In fact, it is a disagreeable piece of work for a number of reasons. It attacks Blair from the left not for the almost innumerable things he got wrong but for almost the only big thing that he got right and showed real courage over: the need to stand by America in the war on terrorism. The whole thing driving its hatred is the assumption that Blair was an American puppet (“Poodle” has generally been the term used, far beyond the point of cliché).

Further, it does this with both childishness and the grossest artistic crudity and a personal savagery that seems somehow disgusting even to me. It has been widely advertised as a “sharp satire.” That is one thing it certainly isn’t. Sharp satire is what you get from the likes of Tom Stoppard, with a genuine clash of ideas and argument, not to mention wit. Even Bernard Shaw gave his bad characters good lines. The Trial of Tony Blair, however, is just crude venom, with what is really an anti-American agenda, very much in the line of all those British lefty rantings against Margaret Thatcher. It looks like a revival of the Leninist technique known as “animalization of the enemy.” I think there is a good chance that such a play would simply not have found a producer a few years ago, not because of its politics but because of its forensic infantilism.

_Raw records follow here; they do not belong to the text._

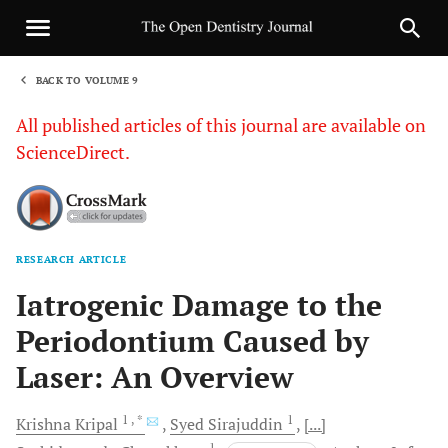
BACK TO VOLUME 9
1
All published articles of this journal are available on
ScienceDirect.
RESEARCH ARTICLE
Sha
Iatrogenic Damage to the
Periodontium Caused by
Laser: An Overview
1
, *
1
Krishna
Kripal
Syed
Sirajuddin
[...]
1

Hardly a cliché is left undeployed. Blair is shown haunted by the ghosts of dead Iraqi children (Saddam Hussein’s and the Taliban’s victims somehow fail to make an appearance). The Americans are fatuous and hypocritical swine who abandon the deluded Blair the moment he ceases to be of use to them. While Blair is attacked for sending British troops to Iraq, there is no mention of one of the real indictments that could be made: that is, sending them with inadequate equipment and as part of a force whose whole ethos he and those around him had treated with indifference and contempt. Blair is shown raving that the overthrow of Saddam was a good thing, but he is plainly intended to be regarded as going mad as he says it. It is taken for granted as a self-evident truth that the invasion of Iraq was simply crazed war-mongering by the U.S. that no decent or sane person could have supported.

Blair is gleefully shown being ridiculed by his publisher over a paranoid and unsaleable book of memoirs, facing financial ruin, being betrayed by (and betraying) Gordon Brown, sneered at and abandoned by his wife, being arrested for war-crimes, finger-printed, swabbed for DNA while being ridiculed by a policeman over the number of Iraqis he has killed, and shouted at by a magistrate in court at an extradition hearing (highly unlikely behavior towards an ex-Prime Minister). He is locked in a cell, suffers a heart attack, and is forced to lie in a hospital bed in the proximity of excrement, is then mocked and ridiculed by Gordon Brown again, and finally deported as a prisoner to Europe to face trial in the International Criminal Court — the film-makers plainly regret that because the U.S. has not recognized the ICC George Bush can’t be there beside him.

When he is summoned to the American Embassy someone mockingly suggests it is because the Americans want to make him President. He is shown as taking this seriously and replying that it is impossible because he is not an American citizen. All this is so over the top that a bare recapitulation of it sounds farcical — in fact some sort of successful farce could have been written along these lines — but it is all done with that kind of leftist earnestness that is entirely devoid of humor, subtlety, or even self-awareness. I have never seen anything so redolent of George Orwell’s “Two-Minute Hate” in 1984. There is a mental atmosphere of Stalinism or Chinese literature in its Maoist days about it. Mark you, while there is no doubt you are meant to end the play hating Blair, it is dubious that this is the effect such overkill actually achieves. I can imagine a subtler piece being more effective by far, and — Heaven knows! — there is more than enough that Blair could be legitimately attacked on.

And yet, in a way, there is a kind of poetic justice in this, though not of the kind that the makers of the play would have had in mind. I mentioned above the coarsening and lowering of British cultural standards under New Labour and the way the Gramscian Left has been given its head. In the sheer crudity of its viciousness this play is one of Blair’s, and New Labour’s, authentic children.